Credit where credit's due, Dolce and Gabbana know how to run with a theme - and the whole remit of the D&G line is to take a simple idea and run with it.
A pile-up of peonies at the top of the catwalk, projections of rambling English country cottage roses, and a packet of seeds stapled to every invite. No prizes for guessing the theme of the D&G show for S/S 2011. Then again, Domenico Dolce and Stefano Gabbana offered us knit-wrapped snow bunnies for A/W, so this is a wholly logical progression.
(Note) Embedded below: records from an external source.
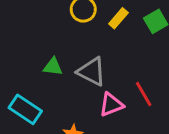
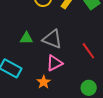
pink triangle: (111, 105) -> (54, 63), moved

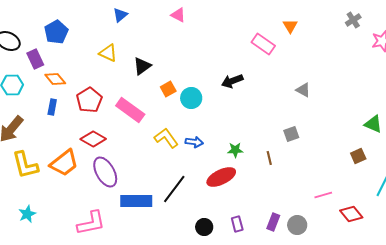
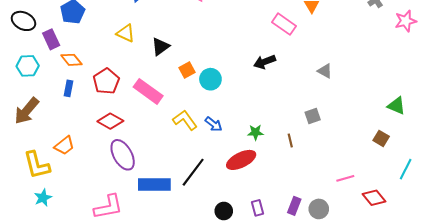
black arrow: (232, 81) -> (265, 62), moved
blue arrow: (194, 142) -> (214, 124), turned 30
brown square: (358, 156) -> (381, 138), turned -35
orange trapezoid: (64, 163) -> (64, 146), moved, size x0.7
yellow L-shape: (25, 165) -> (37, 165), moved

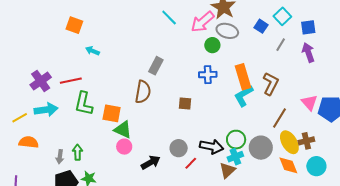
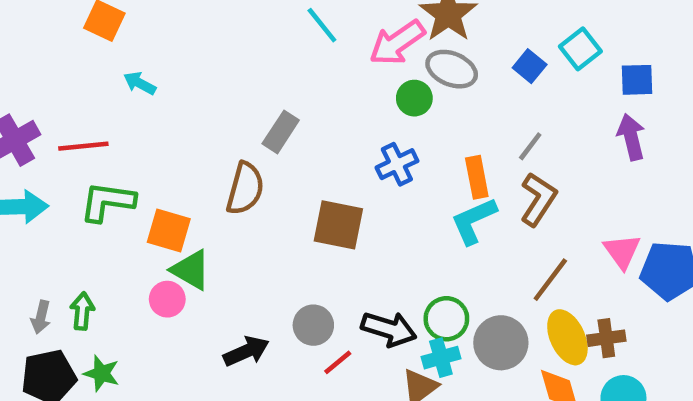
gray line: (281, 45) -> (530, 146), moved
blue cross: (208, 75) -> (397, 164), turned -30
orange rectangle: (243, 77) -> (477, 177), size x0.7
green L-shape: (84, 104) -> (107, 202), turned 80
brown square: (185, 104) -> (338, 225), size x1.6
pink circle: (124, 147) -> (167, 299), moved

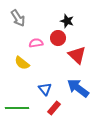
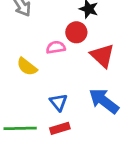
pink semicircle: (36, 43) -> (56, 47), moved
red rectangle: (54, 108) -> (60, 128), moved, turned 32

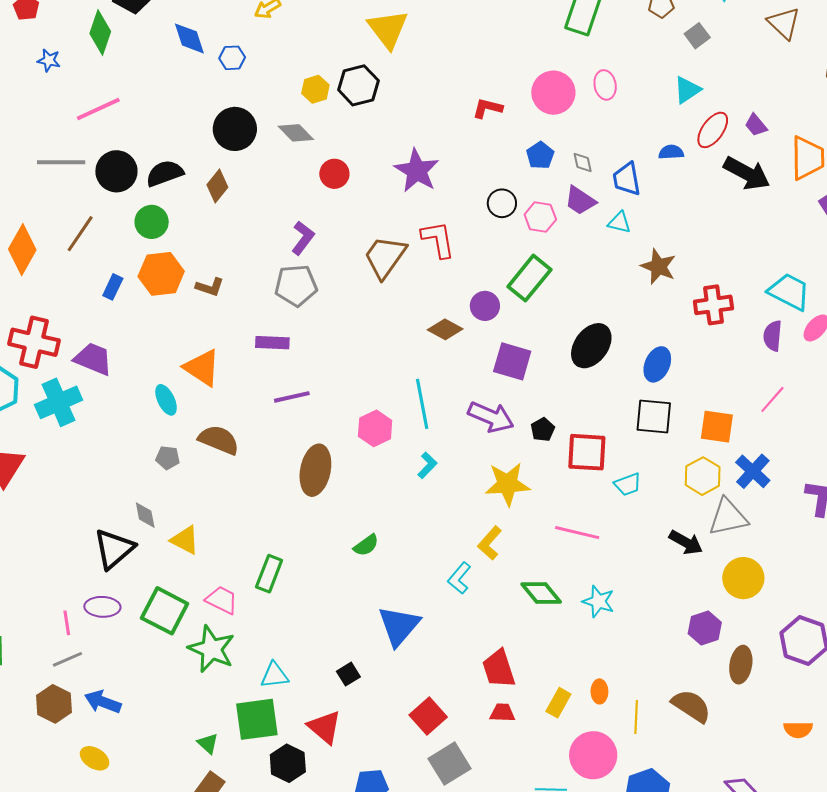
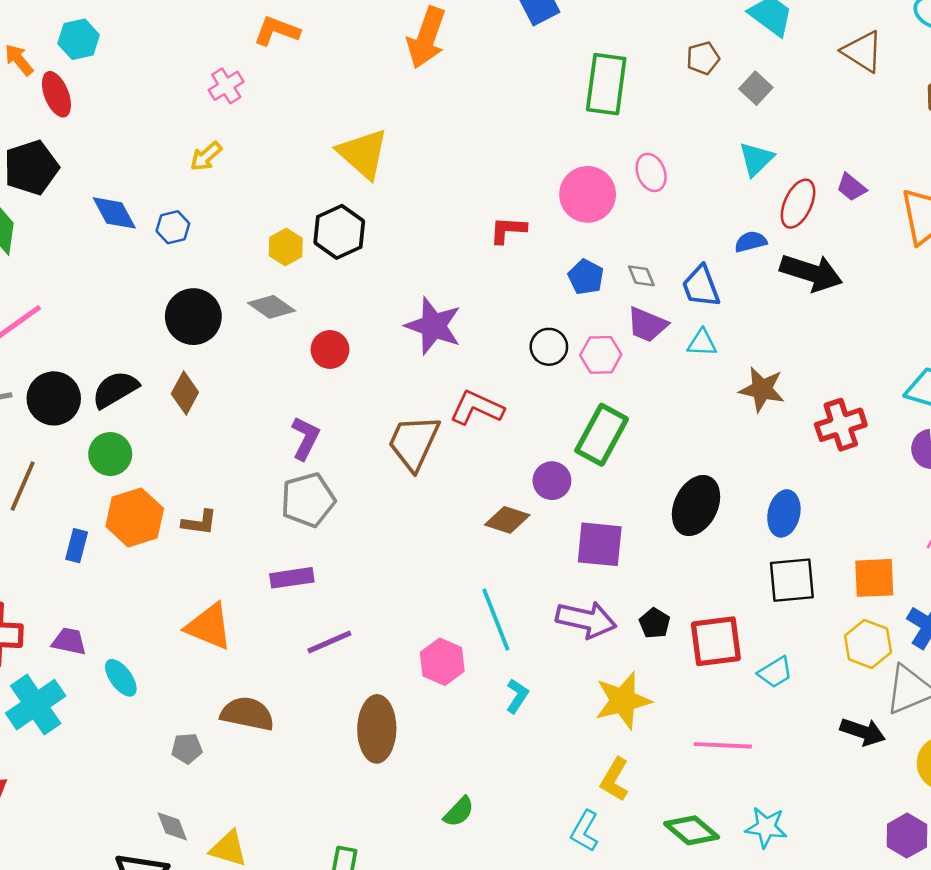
black arrow: (747, 173) -> (811, 273), moved
red L-shape: (438, 239) -> (477, 408), turned -45
purple trapezoid: (93, 359) -> (69, 641), size x0.7
cyan ellipse: (166, 400) -> (121, 678), moved

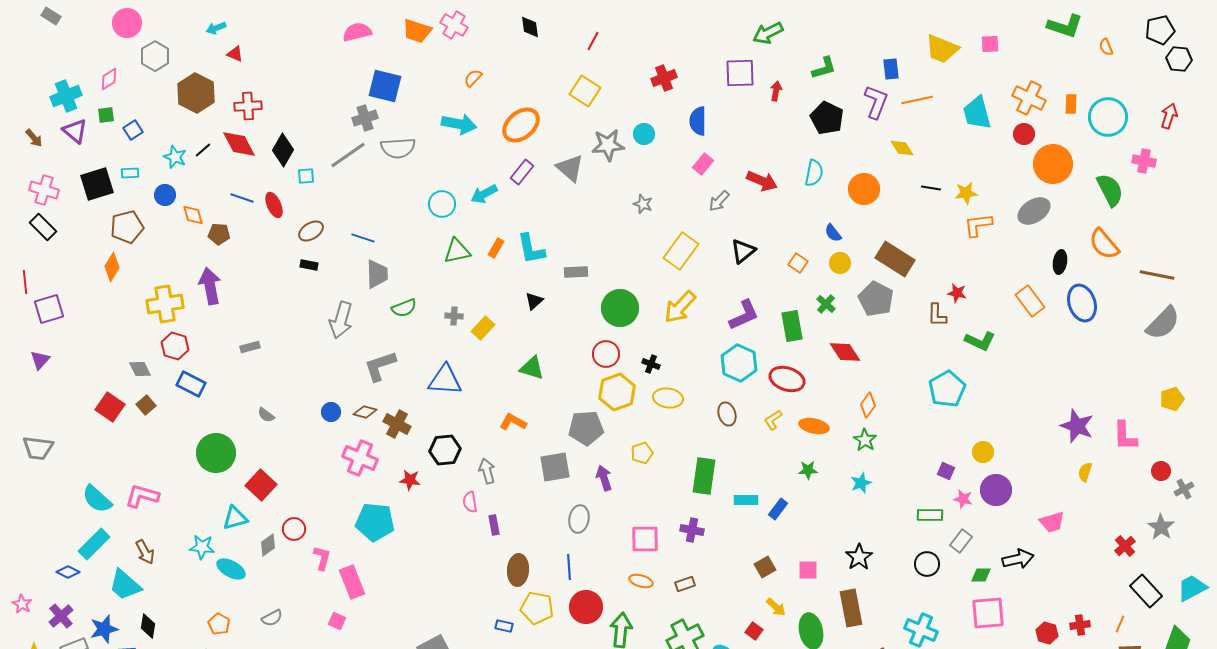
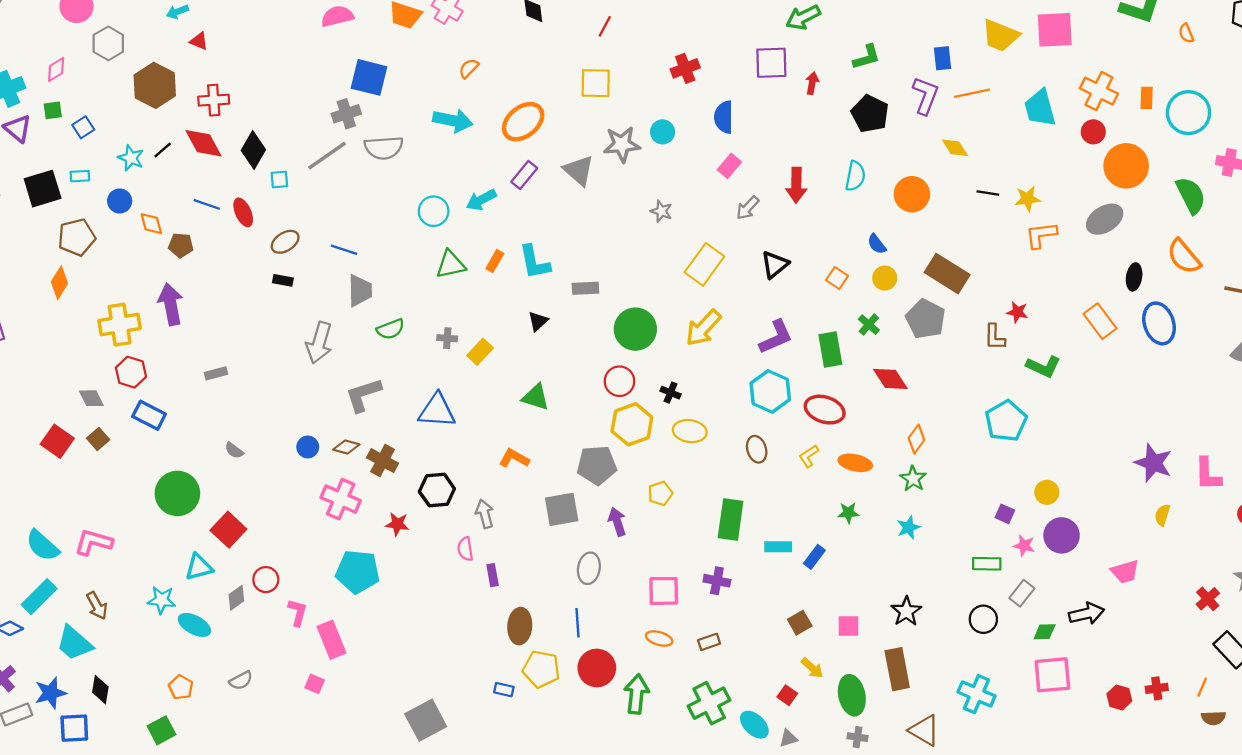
pink square: (990, 44) -> (1055, 30), size x1.8
yellow square: (585, 91) -> (596, 83), turned -32
red arrow: (762, 181) -> (796, 185), turned 68

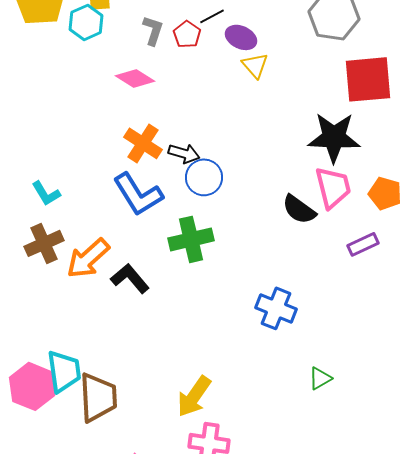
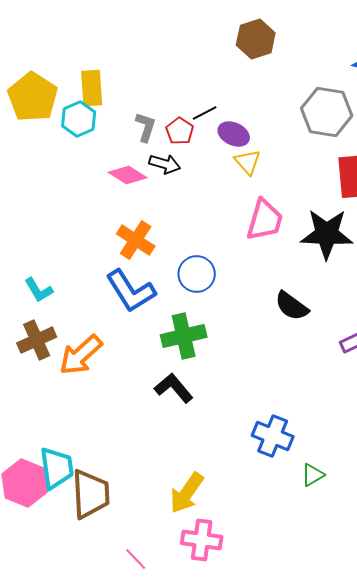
black arrow: (184, 153) -> (165, 164), moved
pink trapezoid: (333, 187) -> (265, 220), moved, turned 30
black L-shape: (130, 278) -> (174, 388), moved
blue cross: (276, 308) -> (273, 436), moved

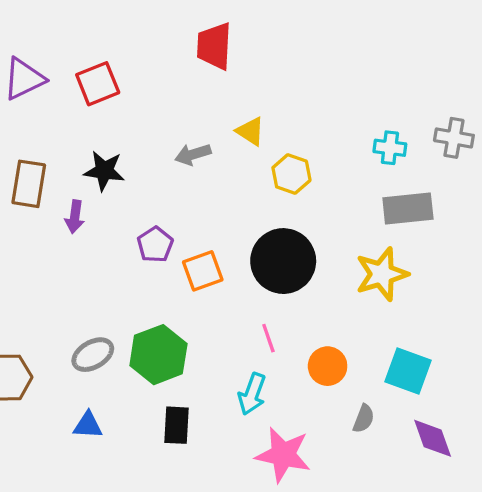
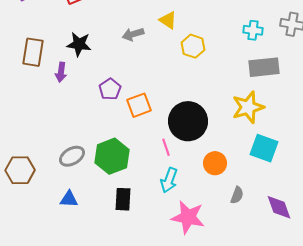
black circle: (283, 261) -> (188, 121), moved
pink line: (268, 338) -> (166, 147), moved
cyan square: (408, 371) -> (264, 148), moved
Credit where credit's due, Dolce and Gabbana know how to run with a theme - and the whole remit of the D&G line is to take a simple idea and run with it. Save the complexity for the mainline, make the diffusion clear and simple. It was certainly that, with brightly printed separates comprising the whole collection, save a few exits of flowery lace in pastel hues. On top of the chintz was piled table-cloth checks and polka-dots, the idea of an english picnic in the countryside, coloured in bright primaries. It also picked up on the seventies vibe, albeit vaguely - wide-legged flares and bubbly hot-pant romper suits marched out atop tottering platform espadrilles. To close, a parade of chiffon frocks, ruffled at the hem and simply tied at the waist, in a bouquet of foliate prints that made one think of Bill Gibb and Ossie Clark in their flower-child heydays.
All a colourful diversionary tactic, but as a theme for a S/S collection florals are hardly revolutionary. Or even evolutionary. Dolce and Gabbana are a Milan powerhouse, with their presence felt everywhere. Arguably they have taken over from Armani and Versace as the leading Italian fashion empire, with ever-expanding lines of accessories, fragrance and make-up to match. With that kind of power and influence, it doesn't seem too much to hope for something slightly more thought-provoking and thought out, even from their secondary label.